Data wrangling

Exercises for Day 2

Author

Tyler McInnes

Published

November 27, 2025

We will work with the flights data for these exercises. The exercises aim to help you remember the format of functions and test how well you can combine the functions logically. The exercises build in complexity.

1 Recap the basic dplyr verbs

Remind yourself what the flights data looks like (column names, dimensions, a general summary of the flights object).

1.1 How many flights departed in January or February?

1.2 List the flights that departed with UA or AA and flew more than 1000 miles.

Return only the first 10 flights, showing the carrier, flight number, and distance flown.

1.3 Identify whether any flights departed on time but arrived more than 30 minutes late.

1.4 Sort flights by carrier, and then within carrier sort by departure delay.

1.5 Calculate a new variable called gain, which is the arrival delay - departure delay

1.6 Create a delay_category variable

“on time” (delay ≤ 0), “minor” (0-30), “moderate” (30-60), “severe” (>60)

2 Complex exercises

2.1 Assuming you wanted to depart on time, which carrier would you recommend?

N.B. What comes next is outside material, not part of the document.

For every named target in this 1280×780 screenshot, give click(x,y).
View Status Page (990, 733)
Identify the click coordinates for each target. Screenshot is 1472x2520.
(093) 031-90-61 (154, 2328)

2.2 Which destinations were served by the most carriers?

2.3 Find the total distance flown by each carrier.

2.4 What were the fastest flights (highest air speed)?

Create a speed variable (distance/air_time * 60) and arrange accordingly.

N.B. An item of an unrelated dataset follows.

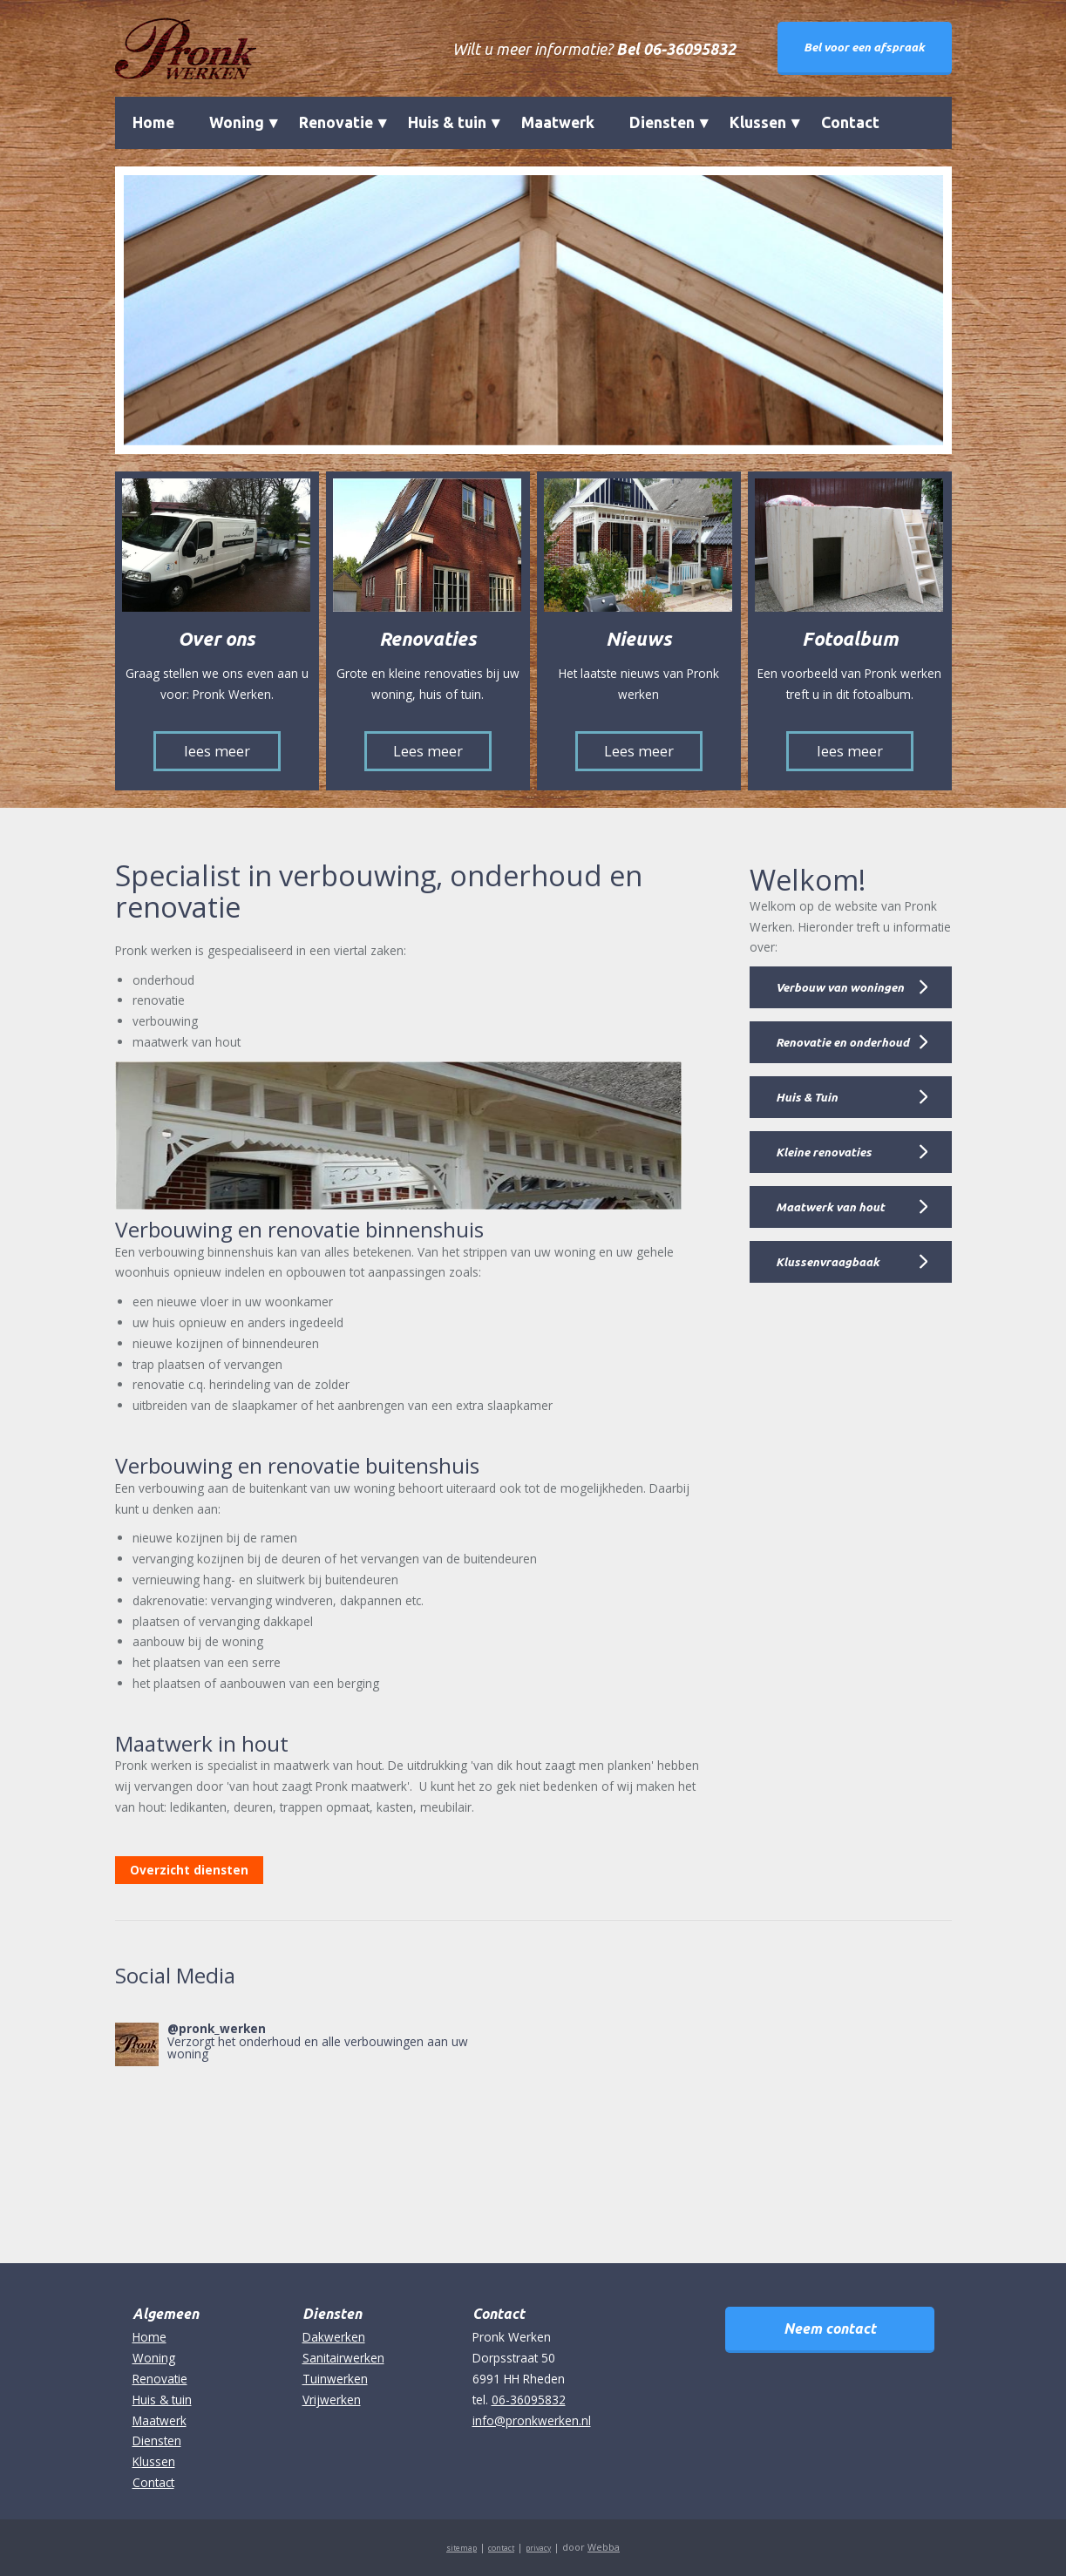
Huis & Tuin (807, 1097)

2.5 Create delay categories, then count flights in each category by carrier

2.6 Plot the number of flights per month.

TipHints
  • to create a line chart, use geom_line()

  • to count the total number of rows in a group use n()

flights |> 
  group_by(month) |> 
  summarise(n = n()) |> 
  remove_missing() |> 
ggplot(aes(month, n)) +
  geom_line() +
   scale_x_continuous(expand = c(0, NA))